She says that this is a field that has yet to be explored: “We could go to a lower magnitude than is currently possible, allowing us to understand what is happening on the Sun at wavelengths that are not detectable from Earth. This would allow us to answer the questions we still have about the Sun, and to understand the phenomenon of particle acceleration that occurs in many other objects, such as black holes and neutron stars.”
Calcines says she originally wanted to be a journalist, but she studied physics thanks to a teacher: “Whenever I achieve something in my career, I think of Lila, my high school physics and chemistry teacher in Agaete, Gran Canaria. If she happens to read this interview, I would like to thank her and tell her that she changed my life.” Calcines eventually decided to study physics at the University of La Laguna in Tenerife.

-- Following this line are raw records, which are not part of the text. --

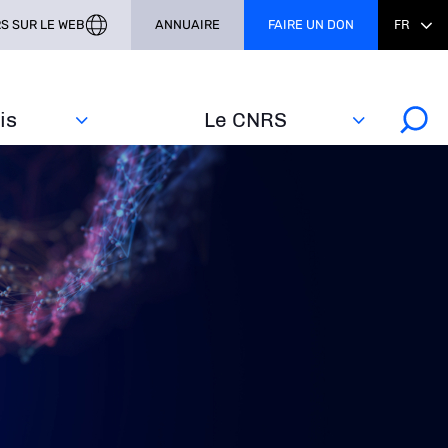
S SUR LE WEB
ANNUAIRE
FAIRE UN DON
FR
s‎
Le CNRS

Tenacious as she is, the most important moment in her career came when she proposed the image slicer solution for solar physics. She struggled to get people to believe in her idea. She recalls: “I was 23 years old. I had just graduated and it was my first job. I had no experience to suggest something new, especially as the cost and risk were very high and I had been hired to develop a different solution. It took a long time for my ideas to be considered, but I decided to develop them in my spare time. That idea, against all odds at the time, has shaped my career.”
Her message to all young people could not be more inspiring and she is a living example of what she preaches: “Don’t give up on your ideas. Believe in them and fight to make them a reality.”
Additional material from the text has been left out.